The second month turned out to be so much harder than the first, especially the last two weeks. I have countless thoughts every day that I would never have had if Gracie had come home with us; sometimes one thought leads to another, which leads to another, which leads to another, and so on – sometimes they are completely random and disconnected, and the only common denominator is that they are all my thoughts. Some of them are completely rational, expected thoughts and feelings; others actually cause me to have feelings of guilt and shame, and make me wonder how anyone (let alone me) could think such horrible and rotten things.
I watch other people going about their normal business; I wish they knew how I was feeling, and I wonder if they have ever been in this place. I find myself staring down other women with pregnant bellies, babies or toddlers. I catch myself feeling envious of them, but them I remind myself that I have no idea what they may have experienced in the past and no idea what they may have gone through to get where they are – perhaps they have been down this same road and are finally getting their rainbow baby.

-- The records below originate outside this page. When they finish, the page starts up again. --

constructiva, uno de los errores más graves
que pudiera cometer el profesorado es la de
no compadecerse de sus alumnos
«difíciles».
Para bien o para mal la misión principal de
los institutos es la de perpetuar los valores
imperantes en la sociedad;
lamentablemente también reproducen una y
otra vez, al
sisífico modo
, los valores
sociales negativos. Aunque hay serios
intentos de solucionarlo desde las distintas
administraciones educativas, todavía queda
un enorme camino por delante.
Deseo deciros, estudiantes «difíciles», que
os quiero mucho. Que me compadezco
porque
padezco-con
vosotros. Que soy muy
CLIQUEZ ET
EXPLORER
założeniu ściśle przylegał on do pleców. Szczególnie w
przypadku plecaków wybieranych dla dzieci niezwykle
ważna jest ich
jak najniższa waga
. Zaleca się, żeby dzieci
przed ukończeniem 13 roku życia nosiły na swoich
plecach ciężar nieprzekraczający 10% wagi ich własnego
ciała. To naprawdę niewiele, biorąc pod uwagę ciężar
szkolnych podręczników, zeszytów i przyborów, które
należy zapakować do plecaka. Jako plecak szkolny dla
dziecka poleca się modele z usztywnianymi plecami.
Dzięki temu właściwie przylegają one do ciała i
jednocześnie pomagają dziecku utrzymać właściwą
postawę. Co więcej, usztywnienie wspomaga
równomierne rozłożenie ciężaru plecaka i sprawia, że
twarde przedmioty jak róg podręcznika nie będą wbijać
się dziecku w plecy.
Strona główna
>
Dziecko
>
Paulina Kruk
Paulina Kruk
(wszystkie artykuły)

I also remind myself that no one knows what terrible surprises and pain might lie ahead of them, and then pray that they are not chosen to walk the road that we are walking. I sometimes find myself overwhelmed by feelings of envy toward people I know who are still pregnant or have infants. I would never wish this on anyone, and I am so thankful that most of our friends and family have never experienced this, but I sometimes wonder ‘Why us and not someone else?’ And then I return to wondering how anyone could have such an awful thought.

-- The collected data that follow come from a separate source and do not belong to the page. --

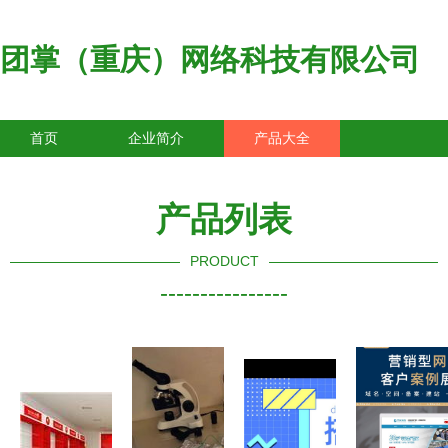
团掌（重庆）网络科技有限公司
首页
企业简介
产品大全
联系我们
企业信息
访客留言
产品列表
PRODUCT
----------------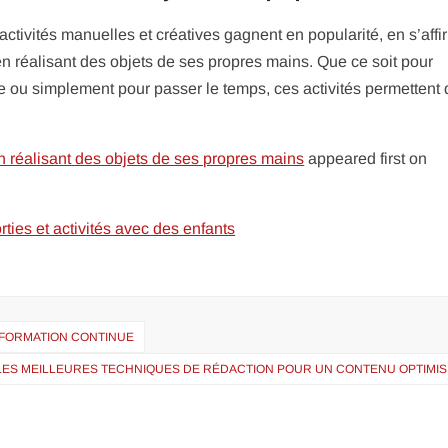
ctivités manuelles et créatives gagnent en popularité, en s’affi
n réalisant des objets de ses propres mains. Que ce soit pour
ue ou simplement pour passer le temps, ces activités permettent
en réalisant des objets de ses propres mains
appeared first on
orties et activités avec des enfants
 FORMATION CONTINUE
LES MEILLEURES TECHNIQUES DE RÉDACTION POUR UN CONTENU OPTIMIS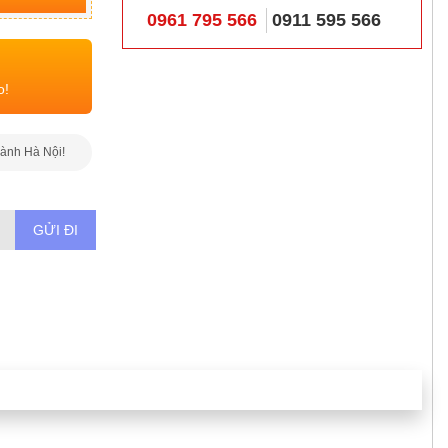
0961 795 566
0911 595 566
o!
hành Hà Nội!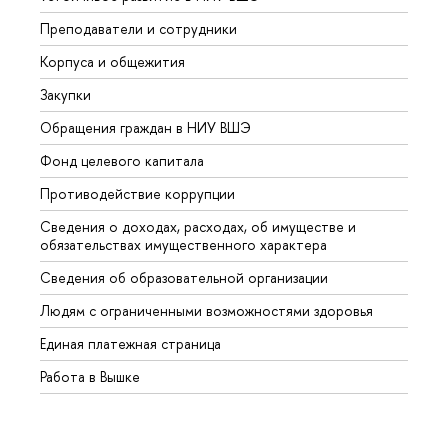
Преподаватели и сотрудники
Прием
Корпуса и общежития
Вышк
Закупки
Прием
Обращения граждан в НИУ ВШЭ
Аспир
Фонд целевого капитала
Допол
Противодействие коррупции
Центр
Сведения о доходах, расходах, об имуществе и
Бизне
обязательствах имущественного характера
Образ
Сведения об образовательной организации
Обрат
Людям с ограниченными возможностями здоровья
Единая платежная страница
Работа в Вышке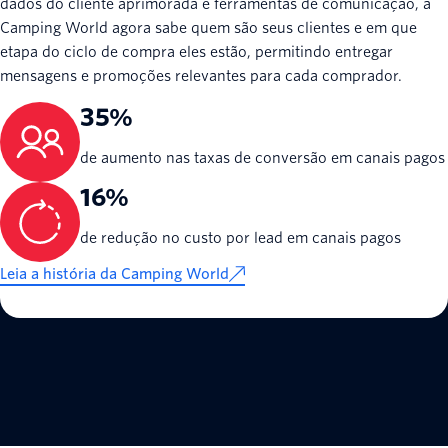
dados do cliente aprimorada e ferramentas de comunicação, a
Camping World agora sabe quem são seus clientes e em que
etapa do ciclo de compra eles estão, permitindo entregar
mensagens e promoções relevantes para cada comprador.
35%
de aumento nas taxas de conversão em canais pagos
16%
de redução no custo por lead em canais pagos
Leia a história da Camping World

In the past, I have been accused of being an angry person; those who really know me understand that I am not an angry person - just a realist with a relatively strong cynical streak. But since September 14th I have been that angry person. I knew that the anger would come and I was waiting for it…but it still managed to sneak in with no warning…..and it absolutely doesn’t suit me. I can’t stand being angry, especially since I have no legitimate target for the anger. We have been robbed of so much, and I don’t want ever want a day to go by that I don’t think about Gracie, but the unending anger makes me feel like I’m dwelling and wallowing in self-pity. I have been trying really hard to balance the angry thoughts with some positives. I try to remember that someday Jeff and I will be reunited with Gracie, and then we will be complete again. I try to remember that we can use our experience to help others get through similar loss and pain. I try to remember that, although nothing will ever replace what we have lost, happier times in our lives lie ahead.
I continue to encounter people who either don’t know what happened to Gracie, as well as those who have not yet had (or taken) the opportunity to express their condolences. Most of these people want to express their condolences on the spot, and really do mean well, but most of the time I wish they would just say ‘I’m sorry,’ and leave it at that. Anything beyond that just usually sets me off inside. I could elaborate on this, but I won’t.
I wonder every day what the last two months would have been like with Gracie. I wonder when we would really be celebrating the one or two month marks and how much she would have weighed by the time she was ready to make her grand appearance. I wonder if she felt any pain before she died. I wonder what she would have looked like with her eyes open. I think about all of the proactive things that we did during pregnancy and wonder if it really had any influence or affect on her well-being….and I sometimes wonder if anything that we did sped up or delayed the inevitable. Although the last 61 days have been some of the hardest days of my life, I have no regrets about our time with Gracie. Given the choice to do it again with the same outcome or to not do it at all, I would, unquestionably, do it again. Among so many other things, she has shown us the purest meaning of true and unconditional love, and I would not trade that for anything.